# TASK PROMPT
The response should contain all of the records, copied exactly, and none of the images.

# PROVIDED DATA

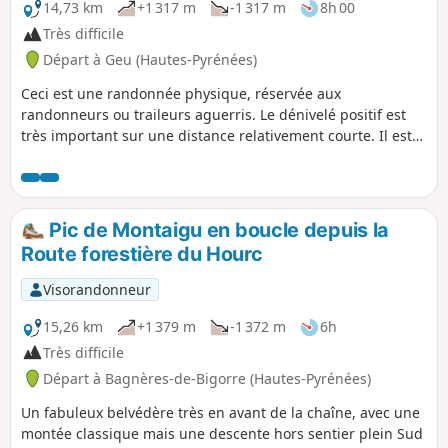
14,73 km
+1 317 m
-1 317 m
8h 00
Très difficile
Départ à Geu (Hautes-Pyrénées)
Ceci est une randonnée physique, réservée aux
randonneurs ou traileurs aguerris. Le dénivelé positif est
très important sur une distance relativement courte. Il est
conseillé d'emporter beaucoup d'eau et de se protéger
contre le soleil, une partie importante du parcours étant à
découvert. Une protection contre le vent et la pluie est aussi
fortement conseillée.
Pic de Montaigu en boucle depuis la
Route forestière du Hourc
Visorandonneur
15,26 km
+1 379 m
-1 372 m
6h
Très difficile
Départ à Bagnères-de-Bigorre (Hautes-Pyrénées)
Un fabuleux belvédère très en avant de la chaîne, avec une
montée classique mais une descente hors sentier plein Sud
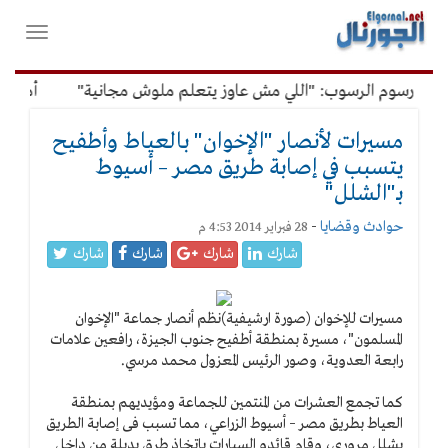
لقائمة
فتح
لرئيسية
واغلاق
القائمة
عن رسوم الرسوب: "اللي مش عاوز يتعلم ملوش مجانية"
أمين الإ
مسيرات لأنصار "الإخوان" بالعياط وأطفيح
يتسبب في إصابة طريق مصر – أسيوط
بـ"الشلل"
حوادث وقضايا
-
28 فبراير 2014 4:53 م
شارك
شارك
شارك
شارك
مسيرات للإخوان (صورة ارشيفية)
نظم أنصار جماعة "الإخوان
المسلمون"، مسيرة بمنطقة أطفيح جنوب الجيزة، رافعين علامات
رابعة العدوية، وصور الرئيس المعزول محمد مرسي.
كما تجمع العشرات من المنتمين للجماعة ومؤيديهم بمنطقة
العياط بطريق مصر – أسيوط الزراعي، مما تسبب فى إصابة الطريق
بشلل مرورى، وقام قائدو السيارات باتخاذ طرق بديلة من داخل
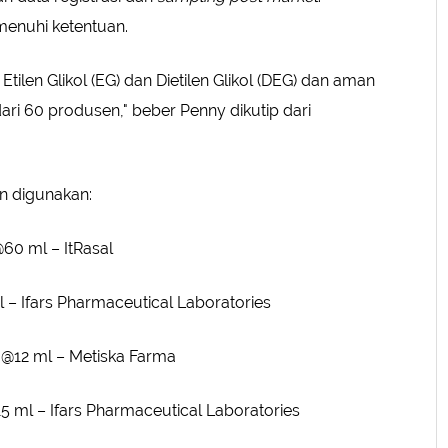
menuhi ketentuan.
len Glikol (EG) dan Dietilen Glikol (DEG) dan aman
dari 60 produsen," beber Penny dikutip dari
an digunakan:
@60 ml – ItRasal
l – Ifars Pharmaceutical Laboratories
l @12 ml – Metiska Farma
15 ml – Ifars Pharmaceutical Laboratories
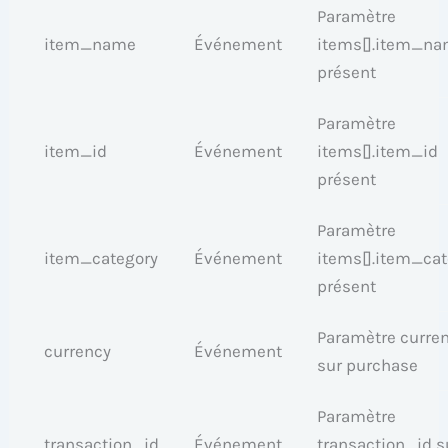
Paramètre
item_name
Événement
items[].item_n
présent
Paramètre
item_id
Événement
items[].item_id
présent
Paramètre
item_category
Événement
items[].item_ca
présent
Paramètre curre
currency
Événement
sur purchase
Paramètre
transaction_id
Événement
transaction_id s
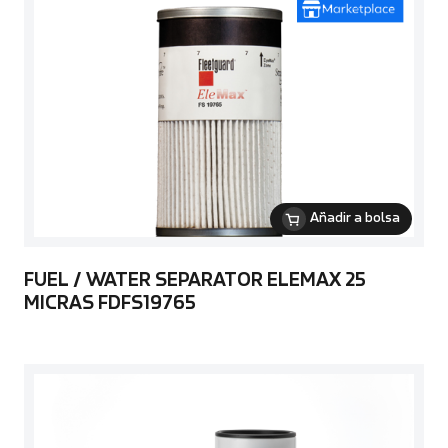
Añadir a bolsa
FUEL / WATER SEPARATOR ELEMAX 25
MICRAS FDFS19765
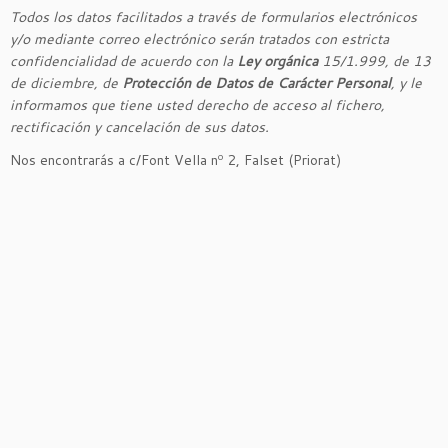
Todos los datos facilitados a través de formularios electrónicos
y/o mediante correo electrónico serán tratados con estricta
confidencialidad de acuerdo con la
Ley orgánica
15/1.999, de 13
de diciembre, de
Protección de Datos de Carácter Personal
, y le
informamos que tiene usted derecho de acceso al fichero,
rectificación y cancelación de sus datos.
Nos encontrarás a c/Font Vella nº 2, Falset (Priorat)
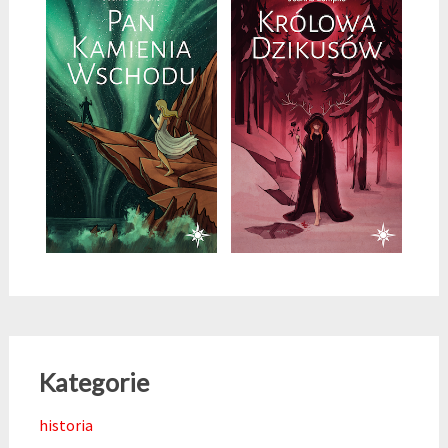
Kategorie
historia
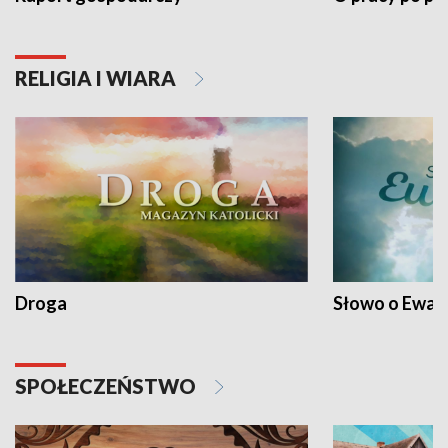
RELIGIA I WIARA
Droga
Słowo o Ewang
SPOŁECZEŃSTWO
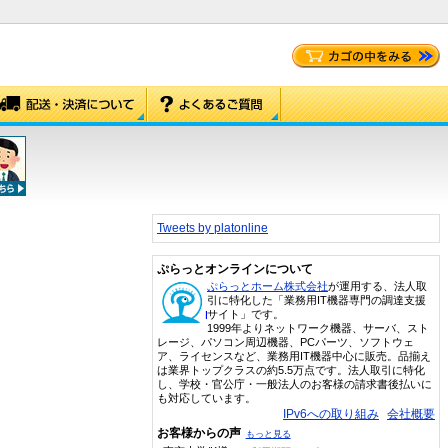
Tweets by platonline
ぷらっとオンラインについて
ぷらっとホーム株式会社
が運用する、法人取
引に特化した「業務用IT機器専門の調達支援
サイト」です。
1999年よりネットワーク機器、サーバ、スト
レージ、パソコン周辺機器、PCパーツ、ソフトウェ
ア、ライセンスなど、業務用IT機器中心に販売。品揃え
は業界トップクラスの約5.5万点です。法人取引に特化
し、学校・官公庁・一般法人のお客様の請求書後払いに
も対応しています。
IPv6への取り組み
会社概要
お客様からの声
もっと見る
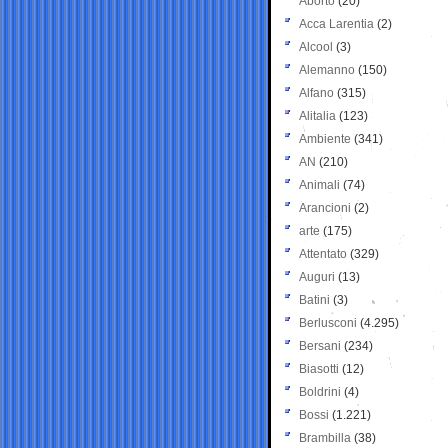
Aborto
(20)
Acca Larentia
(2)
Alcool
(3)
Alemanno
(150)
Alfano
(315)
Alitalia
(123)
Ambiente
(341)
AN
(210)
Animali
(74)
Arancioni
(2)
arte
(175)
Attentato
(329)
Auguri
(13)
Batini
(3)
Berlusconi
(4.295)
Bersani
(234)
Biasotti
(12)
Boldrini
(4)
Bossi
(1.221)
Brambilla
(38)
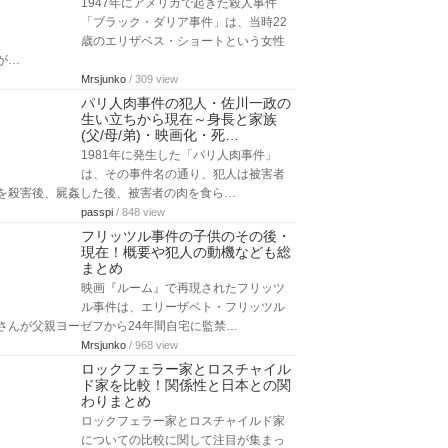
1947年にアメリカで起きた殺人事件
「ブラック・ダリア事件」は、当時22
歳のエリザベス・ショートという女性
が…
Mrsjunko
/ 309 view
パリ人肉事件の犯人・佐川一政の
生い立ちから現在～身長と家族
(父/母/弟)・映画化・死…
1981年に発生した「パリ人肉事件」
は、その事件名の通り、犯人は被害者
を殺害後、屍姦した後、被害者の肉を食ら…
passpi
/ 848 view
フリッツル事件の子供のその後・
現在！概要や犯人の動機なども総
まとめ
映画『ルーム』で再現されたフリッツ
ル事件は、エリーザベト・フリッツル
さんが父親ヨーゼフから24年間自宅に監禁…
Mrsjunko
/ 968 view
ロックフェラー家とロスチャイル
ド家を比較！関係性と日本との関
わりまとめ
ロックフェラー家とロスチャイルド家
についての比較に関して注目が集まっ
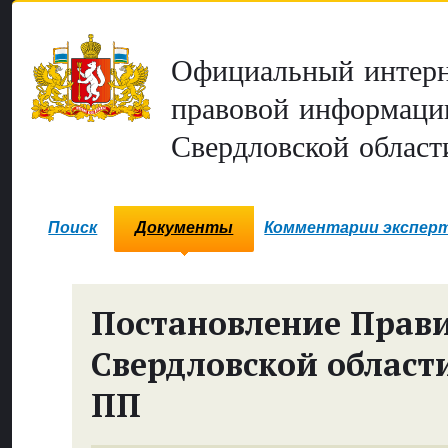
Официальный интерн
правовой информаци
Свердловской област
Поиск
Документы
Комментарии экспер
Постановление Прави
Свердловской област
ПП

# TASK RESULT
14,73 km
+1 317 m
-1 317 m
8h 00
Très difficile
Départ à Geu (Hautes-Pyrénées)
Ceci est une randonnée physique, réservée aux
randonneurs ou traileurs aguerris. Le dénivelé positif est
très important sur une distance relativement courte. Il est
conseillé d'emporter beaucoup d'eau et de se protéger
contre le soleil, une partie importante du parcours étant à
découvert. Une protection contre le vent et la pluie est aussi
fortement conseillée.
Pic de Montaigu en boucle depuis la
Route forestière du Hourc
Visorandonneur
15,26 km
+1 379 m
-1 372 m
6h
Très difficile
Départ à Bagnères-de-Bigorre (Hautes-Pyrénées)
Un fabuleux belvédère très en avant de la chaîne, avec une
montée classique mais une descente hors sentier plein Sud
لقائمة
فتح
لرئيسية
واغلاق
القائمة
عن رسوم الرسوب: "اللي مش عاوز يتعلم ملوش مجانية"
أمين الإ
مسيرات لأنصار "الإخوان" بالعياط وأطفيح
يتسبب في إصابة طريق مصر – أسيوط
بـ"الشلل"
حوادث وقضايا
-
28 فبراير 2014 4:53 م
شارك
شارك
شارك
شارك
مسيرات للإخوان (صورة ارشيفية)
نظم أنصار جماعة "الإخوان
المسلمون"، مسيرة بمنطقة أطفيح جنوب الجيزة، رافعين علامات
رابعة العدوية، وصور الرئيس المعزول محمد مرسي.
كما تجمع العشرات من المنتمين للجماعة ومؤيديهم بمنطقة
العياط بطريق مصر – أسيوط الزراعي، مما تسبب فى إصابة الطريق
بشلل مرورى، وقام قائدو السيارات باتخاذ طرق بديلة من داخل
menuhi ketentuan.
len Glikol (EG) dan Dietilen Glikol (DEG) dan aman
dari 60 produsen," beber Penny dikutip dari
an digunakan:
@60 ml – ItRasal
l – Ifars Pharmaceutical Laboratories
l @12 ml – Metiska Farma
15 ml – Ifars Pharmaceutical Laboratories
Paramètre
item_name
Événement
items[].item_n
présent
Paramètre
item_id
Événement
items[].item_id
présent
Paramètre
item_category
Événement
items[].item_ca
présent
Paramètre curre
currency
Événement
sur purchase
Paramètre
transaction_id
Événement
transaction_id s
Añadir a bolsa
FUEL / WATER SEPARATOR ELEMAX 25
MICRAS FDFS19765
Todos los datos facilitados a través de formularios electrónicos
y/o mediante correo electrónico serán tratados con estricta
confidencialidad de acuerdo con la
Ley orgánica
15/1.999, de 13
de diciembre, de
Protección de Datos de Carácter Personal
, y le
informamos que tiene usted derecho de acceso al fichero,
rectificación y cancelación de sus datos.
Nos encontrarás a c/Font Vella nº 2, Falset (Priorat)
Kategorie
historia
RELIGIA I WIARA
Droga
Słowo o Ewang
SPOŁECZEŃSTWO
Tweets by platonline
ぷらっとオンラインについて
ぷらっとホーム株式会社
が運用する、法人取
引に特化した「業務用IT機器専門の調達支援
サイト」です。
1999年よりネットワーク機器、サーバ、スト
レージ、パソコン周辺機器、PCパーツ、ソフトウェ
ア、ライセンスなど、業務用IT機器中心に販売。品揃え
は業界トップクラスの約5.5万点です。法人取引に特化
し、学校・官公庁・一般法人のお客様の請求書後払いに
も対応しています。
IPv6への取り組み
会社概要
お客様からの声
もっと見る
Aborto
(20)
Acca Larentia
(2)
Alcool
(3)
Alemanno
(150)
Alfano
(315)
Alitalia
(123)
Ambiente
(341)
AN
(210)
Animali
(74)
Arancioni
(2)
arte
(175)
Attentato
(329)
Auguri
(13)
Batini
(3)
Berlusconi
(4.295)
Bersani
(234)
Biasotti
(12)
Boldrini
(4)
Bossi
(1.221)
Brambilla
(38)
1947年にアメリカで起きた殺人事件
「ブラック・ダリア事件」は、当時22
歳のエリザベス・ショートという女性
が…
Mrsjunko
/ 309 view
パリ人肉事件の犯人・佐川一政の
生い立ちから現在～身長と家族
(父/母/弟)・映画化・死…
1981年に発生した「パリ人肉事件」
は、その事件名の通り、犯人は被害者
を殺害後、屍姦した後、被害者の肉を食ら…
passpi
/ 848 view
フリッツル事件の子供のその後・
現在！概要や犯人の動機なども総
まとめ
映画『ルーム』で再現されたフリッツ
ル事件は、エリーザベト・フリッツル
さんが父親ヨーゼフから24年間自宅に監禁…
Mrsjunko
/ 968 view
ロックフェラー家とロスチャイル
ド家を比較！関係性と日本との関
わりまとめ
ロックフェラー家とロスチャイルド家
についての比較に関して注目が集まっ
Официальный интерн
правовой информаци
Свердловской област
Поиск
Документы
Комментарии экспер
Постановление Прави
Свердловской област
ПП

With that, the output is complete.